In addition to the 'Cornerstone'
core methods of fitting
data by a linear regression or perform a MANOVA it is possible to use a
decision tree to model data.
How do we use the method 'Decision Tree'
in
'Cornerstone'
from 'CornerstoneR'
?
To use a decision tree model in 'Cornerstone'
open a
dataset, e.g. 'irisdata'
and choose menu
'Analyses'
\(\rightarrow\)
'CornerstoneR'
\(\rightarrow\) 'Decision Tree'
as shown in the following screenshot.
In the appearing dialog select all 'sepal_\*'
and
'petal_\*'
variables to predictors.
'iris_type'
is the response variable. It is also possible
to select multiple responses to fit multiple decision tree models at
once.
'OK'
confirms your selection and the following window
appears.
Now, click the execute button (green arrow) or choose the menu
'R Script'
\(\rightarrow\)
'Execute'
and all calculations are done via
'R'
. Calculations are done if the text at the lower left
status bar contains 'Last execute error state: OK'
. Our
result is available via the 'Summaries'
menu as shown in
the following screenshot.
Via 'Summaries'
\(\rightarrow\) 'Statistics'
the
following dataset with some essential statistics is shown. When you
selected multiple response variables these statistics are shown row-wise
for each variable.
For instance, the 'Type'
shows whether the tree used a
classification or regression model. The 'Sample Size'
lets
you check on how many observations the model learns. To estimate the
calculation time for bigger data 'Runtime R Script [s]'
shows the corresponding time 'R'
needed.
Via 'Summaries'
\(\rightarrow\)
'Variable Importance'
the following dataset is shown. For
multiple responses the variable importance is shown row-wise for each
variable. The values are scaled between 0 and 100.

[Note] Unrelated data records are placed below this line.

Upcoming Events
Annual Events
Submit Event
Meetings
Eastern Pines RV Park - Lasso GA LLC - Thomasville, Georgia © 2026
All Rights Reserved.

The related variable importance barplot can be found in
'Graphs'
\(\rightarrow\)
'Variable Importance'
.
Via 'Summaries'
\(\rightarrow\) 'Predictions'
the following dataset is shown. Each additional response variable gets
four additional columns with its corresponding data.
The first column 'Used.iris_type'
indicates whether this
observation was used (1) or not (0) to fit the decision tree model. You
find the original data in column 'iris_type'
. The
corresponding prediction by the model is shown in column
'Pred.iris_type'
. 'Resid.iris_type'
, as the
fourth column, shows the calculated residuum. For classification models
it is 0 (matching prediction) or 1 (not matching prediction). In case of
regression models we calculate the difference between observation and
prediction.
If a response is not observed the model predicts automatically its value. To demonstrate this case, we manually deleted the second observation. The result is shown in the following screenshot.

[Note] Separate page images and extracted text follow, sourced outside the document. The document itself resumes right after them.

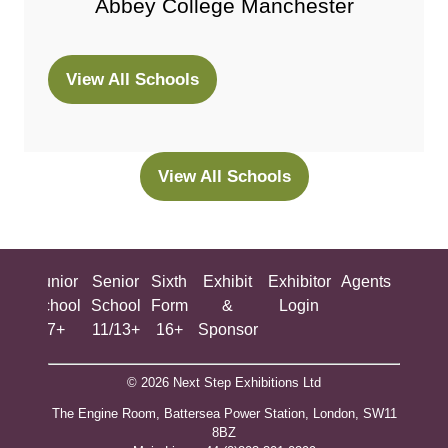
Abbey College Manchester
View All Schools
(opens
in
a
new
View All Schools
(opens
tab)
in
a
new
ing
Junior
Senior
Sixth
Exhibit
Exhibitor
Agents
All
tab)
ool
School
School
Form
&
Login
Show
+
7+
11/13+
16+
Sponsor
© 2026 Next Step Exhibitions Ltd
The Engine Room, Battersea Power Station, London, SW11
8BZ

Now this row is not used to fit the model
('Used.iris_type'
= 0), its observation is missing as
expected, the observation is predicted as 'setosa'
in
column 'Pred.iris_type'
, and it is not possible to
calculate a residuum.
Confusion tables are only calculated for classification models and
available via 'Summaries'
\(\rightarrow\)
'Confusion Table'
. For multiple response variables, we add
an additional menu for each classification.

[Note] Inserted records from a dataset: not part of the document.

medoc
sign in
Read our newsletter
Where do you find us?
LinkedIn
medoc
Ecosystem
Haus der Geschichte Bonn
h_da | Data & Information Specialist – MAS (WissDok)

The table shows for each level the number of corresponding
predictions. For the 'irisdata'
dataset most predictions
match to their observations.
In this section we discuss prediction of a response in a new dataset
with the existing model from above. Therefore, we open the dataset
'irisdata'
in 'Cornerstone'
again and delete
the column 'iris_type'
. Starting from this dataset, we want
to predict the original response 'iris_type'
. Via menu
'Analyses'
\(\rightarrow\)
'CornerstoneR'
\(\rightarrow\)
'Model Prediction'
as shown in the following
screenshot.
In the appearing dialog select all 'sepal_\*'
and
'petal_\*'
variables to predictors. We have no response
variable.
'OK'
confirms your selection and the following window
appears.
At this point we add the existing Decision Tree model to the
prediction dialog at hand. It is possible via menu
'R Script'
\(\rightarrow\)
'Input R Objects'
which brings up the following dialog.
We choose 'Decision Tree Models'
as selected
'R'
objects and click 'OK'
.
Now, click the execute button (green arrow) or choose the menu
'R Script'
\(\rightarrow\)
'Execute'
and all calculations are done via
'R'
. Calculations are done if the text at the lower left
status bar contains 'Last execute error state: OK'
. Our
result is available via the 'Summaries'
menu as shown in
the following screenshot.
This menu opens a dataset with all response columns that are predictable from the chosen random forest models.
Finally, the 'Cornerstone'
workmap with all generated
objects looks like the following screenshot.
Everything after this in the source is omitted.